Старый, сломленный человек. Его недостаточно, это известно всем – всем, кроме того, кого это касается больше всего.
Теперь это очевидно. В присутствии Рейка все ощущали громадную, неколебимую уверенность. Он мог оценить все с такой точностью, что оставалось только благоговейно поражаться и недоумевать.
Планы Сына Тьмы выполнялись неукоснительно. Верь ему, и все встанет на свои места.
«Но сколько планов выполнялось именно благодаря нашей вере в него? Сколько раз мы – такие как Коннест Силанн и Спиннок Дюрав – делали невозможное, тем самым воплощая в жизнь предвидения Рейка?
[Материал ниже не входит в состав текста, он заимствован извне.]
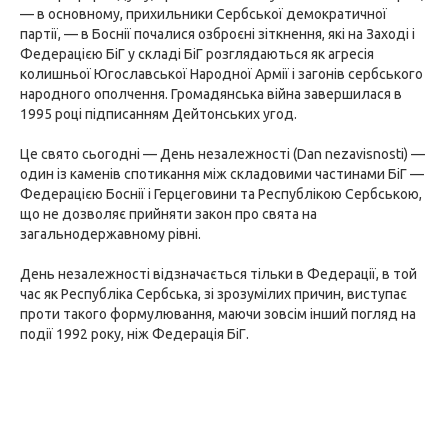
— в основному, прихильники Сербської демократичної
партії, — в Боснії почалися озброєні зіткнення, які на Заході і
Федерацією БіГ у складі БіГ розглядаються як агресія
колишньої Югославської Народної Армії і загонів сербського
народного ополчення. Громадянська війна завершилася в
1995 році підписанням Дейтонських угод.
Це свято сьогодні — День незалежності (Dan nezavisnosti) —
один із каменів спотикання між складовими частинами БіГ —
Федерацією Боснії і Герцеговини та Республікою Сербською,
що не дозволяє прийняти закон про свята на
загальнодержавному рівні.
День незалежності відзначається тільки в Федерації, в той
час як Республіка Сербська, зі зрозумілих причин, виступає
проти такого формулювання, маючи зовсім інший погляд на
події 1992 року, ніж Федерація БіГ.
И сколько можно от них этого требовать?»
Аномандра Рейка здесь нет.
Его нет, он ушел.
Ушел навсегда.
И если раньше можно было держаться за твердую уверенность, за что уцепиться теперь? За отчаяние, за жалкую нужду?
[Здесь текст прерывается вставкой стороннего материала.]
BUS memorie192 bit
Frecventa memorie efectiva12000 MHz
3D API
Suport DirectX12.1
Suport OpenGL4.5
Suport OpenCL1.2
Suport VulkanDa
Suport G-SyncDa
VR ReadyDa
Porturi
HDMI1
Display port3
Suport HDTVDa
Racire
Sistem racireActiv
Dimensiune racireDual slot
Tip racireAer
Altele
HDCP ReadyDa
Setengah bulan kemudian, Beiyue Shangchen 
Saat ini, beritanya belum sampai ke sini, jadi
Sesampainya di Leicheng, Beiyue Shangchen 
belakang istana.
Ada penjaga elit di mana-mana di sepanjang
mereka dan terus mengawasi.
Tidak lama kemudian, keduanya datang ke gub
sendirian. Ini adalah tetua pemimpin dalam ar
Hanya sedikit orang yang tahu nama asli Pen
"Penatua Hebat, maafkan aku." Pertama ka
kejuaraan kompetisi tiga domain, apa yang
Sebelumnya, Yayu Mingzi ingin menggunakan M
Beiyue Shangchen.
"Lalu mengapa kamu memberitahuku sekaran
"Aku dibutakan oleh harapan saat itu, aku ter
«Нельзя было оставлять все на нас. На него».
Боль в душе росла. И стоит ей уступить, последний оплот, защищающий всех тисте анди в Черном Коралле, падет.
И они все умрут. Ведь они – плоть Куральд Галейна.
Она стояла в нише, словно в саркофаге. С дрожью наблюдала, как Коннест Силанн медленно оседает на центр гордой, таинственной мозаики, украшающей пол.
С мучительным вздохом Апсал’ара откинулась на балку. Кожа на ладонях и предплечьях почернела. Она отпихивалась ногами, пытаясь отодвинуться от вихря тьмы. Скользила на спине по слизи из пота, желчи и крови. Пар поднимался от ее рук. Пальцы изогнулись, как корни…
Боль была почти невыносимой. Она извивалась, вертелась – и упала с балки. Цепи загремели по мокрому дереву – вслед за ней. И она услышала, как что-то
Она плюхнулась на усыпанную пеплом глину.
Посмотрела на свои руки. И увидела подернутые инеем наручники, а ниже – разбитые звенья.
Она почувствовала, как фургон двинулся назад. Душу наполнили ужас и неверие, захотелось сделать хоть что-нибудь, вопреки любой осторожности, вопреки самому рассудку.
Лежа в холодной грязи, она рассмеялась.